## Prompt
Show, from the records below, all lines that contain the word "more".

======

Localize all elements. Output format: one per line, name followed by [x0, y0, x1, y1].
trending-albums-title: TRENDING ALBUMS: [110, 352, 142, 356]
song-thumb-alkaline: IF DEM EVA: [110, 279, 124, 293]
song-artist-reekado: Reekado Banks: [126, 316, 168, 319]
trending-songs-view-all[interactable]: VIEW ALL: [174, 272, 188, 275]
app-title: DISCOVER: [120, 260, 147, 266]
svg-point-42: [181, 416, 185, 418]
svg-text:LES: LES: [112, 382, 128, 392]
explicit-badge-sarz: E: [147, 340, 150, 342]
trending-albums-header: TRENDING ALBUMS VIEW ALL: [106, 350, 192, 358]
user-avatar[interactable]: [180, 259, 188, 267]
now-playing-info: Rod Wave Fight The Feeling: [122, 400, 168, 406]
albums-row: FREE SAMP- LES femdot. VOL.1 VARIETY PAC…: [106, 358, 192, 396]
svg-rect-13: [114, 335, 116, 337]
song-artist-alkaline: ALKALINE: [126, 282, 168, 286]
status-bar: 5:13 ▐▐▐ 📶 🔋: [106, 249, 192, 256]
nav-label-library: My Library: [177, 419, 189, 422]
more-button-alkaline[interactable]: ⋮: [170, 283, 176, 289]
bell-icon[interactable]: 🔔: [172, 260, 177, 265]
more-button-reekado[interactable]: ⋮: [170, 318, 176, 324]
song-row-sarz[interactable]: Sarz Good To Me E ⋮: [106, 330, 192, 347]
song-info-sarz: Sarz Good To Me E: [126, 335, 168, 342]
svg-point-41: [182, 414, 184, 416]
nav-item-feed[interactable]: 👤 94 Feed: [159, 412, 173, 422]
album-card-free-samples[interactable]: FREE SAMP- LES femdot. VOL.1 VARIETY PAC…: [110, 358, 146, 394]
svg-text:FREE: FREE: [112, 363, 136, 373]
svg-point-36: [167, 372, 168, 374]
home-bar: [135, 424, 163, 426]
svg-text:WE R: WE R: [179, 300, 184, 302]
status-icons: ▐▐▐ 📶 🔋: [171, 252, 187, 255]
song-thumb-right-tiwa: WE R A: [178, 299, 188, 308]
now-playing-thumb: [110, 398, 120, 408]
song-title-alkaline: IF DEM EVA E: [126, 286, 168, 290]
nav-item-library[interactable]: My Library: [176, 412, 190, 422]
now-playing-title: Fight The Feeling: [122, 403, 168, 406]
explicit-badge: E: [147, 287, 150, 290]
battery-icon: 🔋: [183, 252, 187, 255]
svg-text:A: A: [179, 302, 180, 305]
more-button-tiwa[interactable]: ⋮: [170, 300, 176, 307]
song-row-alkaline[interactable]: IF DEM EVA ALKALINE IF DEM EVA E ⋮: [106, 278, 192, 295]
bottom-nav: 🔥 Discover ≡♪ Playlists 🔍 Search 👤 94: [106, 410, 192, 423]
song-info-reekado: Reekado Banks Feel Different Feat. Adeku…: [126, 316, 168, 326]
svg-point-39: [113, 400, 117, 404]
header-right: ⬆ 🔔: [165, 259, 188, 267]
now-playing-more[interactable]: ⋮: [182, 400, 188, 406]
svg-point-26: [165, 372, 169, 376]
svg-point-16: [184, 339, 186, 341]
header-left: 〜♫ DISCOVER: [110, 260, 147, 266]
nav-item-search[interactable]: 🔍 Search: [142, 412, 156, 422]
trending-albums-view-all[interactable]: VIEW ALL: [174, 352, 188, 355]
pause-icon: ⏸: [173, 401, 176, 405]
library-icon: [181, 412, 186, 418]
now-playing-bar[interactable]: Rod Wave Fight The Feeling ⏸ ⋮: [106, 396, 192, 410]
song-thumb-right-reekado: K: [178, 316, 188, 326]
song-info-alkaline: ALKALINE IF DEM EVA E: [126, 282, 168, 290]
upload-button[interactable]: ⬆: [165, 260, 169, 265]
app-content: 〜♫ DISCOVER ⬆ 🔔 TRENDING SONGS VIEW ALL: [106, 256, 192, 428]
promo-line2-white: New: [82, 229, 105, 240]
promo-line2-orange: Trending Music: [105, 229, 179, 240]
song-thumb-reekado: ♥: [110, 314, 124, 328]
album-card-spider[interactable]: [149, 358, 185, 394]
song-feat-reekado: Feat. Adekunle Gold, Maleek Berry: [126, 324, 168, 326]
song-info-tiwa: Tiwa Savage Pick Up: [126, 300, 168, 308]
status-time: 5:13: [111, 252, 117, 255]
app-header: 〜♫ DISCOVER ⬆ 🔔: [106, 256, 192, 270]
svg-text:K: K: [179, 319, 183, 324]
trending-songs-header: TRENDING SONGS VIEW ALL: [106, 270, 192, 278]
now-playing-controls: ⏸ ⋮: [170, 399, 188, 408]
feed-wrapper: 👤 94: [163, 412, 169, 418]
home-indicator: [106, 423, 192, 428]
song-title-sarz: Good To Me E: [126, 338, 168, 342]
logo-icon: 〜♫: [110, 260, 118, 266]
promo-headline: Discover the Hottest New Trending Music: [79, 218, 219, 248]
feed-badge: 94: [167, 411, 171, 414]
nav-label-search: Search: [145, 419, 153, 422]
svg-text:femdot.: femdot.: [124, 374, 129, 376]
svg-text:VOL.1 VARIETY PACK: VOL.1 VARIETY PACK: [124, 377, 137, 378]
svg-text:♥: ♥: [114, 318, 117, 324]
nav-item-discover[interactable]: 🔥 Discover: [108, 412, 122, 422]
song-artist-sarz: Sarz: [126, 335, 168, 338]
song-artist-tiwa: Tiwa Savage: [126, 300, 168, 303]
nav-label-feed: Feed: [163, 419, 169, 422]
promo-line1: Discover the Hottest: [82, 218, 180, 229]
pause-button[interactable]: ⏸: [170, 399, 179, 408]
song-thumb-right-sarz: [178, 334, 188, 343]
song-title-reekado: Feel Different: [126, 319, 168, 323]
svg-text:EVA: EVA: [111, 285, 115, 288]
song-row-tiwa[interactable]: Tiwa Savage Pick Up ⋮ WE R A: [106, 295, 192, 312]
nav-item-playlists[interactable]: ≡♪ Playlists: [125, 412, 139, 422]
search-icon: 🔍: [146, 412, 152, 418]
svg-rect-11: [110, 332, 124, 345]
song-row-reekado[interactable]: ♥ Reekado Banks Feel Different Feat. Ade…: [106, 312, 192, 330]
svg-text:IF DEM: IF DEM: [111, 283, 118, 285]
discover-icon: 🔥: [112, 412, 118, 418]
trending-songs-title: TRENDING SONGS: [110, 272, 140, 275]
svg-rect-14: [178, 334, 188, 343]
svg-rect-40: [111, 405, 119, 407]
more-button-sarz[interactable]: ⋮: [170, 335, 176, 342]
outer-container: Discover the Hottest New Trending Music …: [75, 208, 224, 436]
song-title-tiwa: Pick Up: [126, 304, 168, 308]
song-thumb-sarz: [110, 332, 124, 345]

======

## Result of this task
more-button-alkaline[interactable]: ⋮: [170, 283, 176, 289]
more-button-reekado[interactable]: ⋮: [170, 318, 176, 324]
more-button-tiwa[interactable]: ⋮: [170, 300, 176, 307]
now-playing-more[interactable]: ⋮: [182, 400, 188, 406]
more-button-sarz[interactable]: ⋮: [170, 335, 176, 342]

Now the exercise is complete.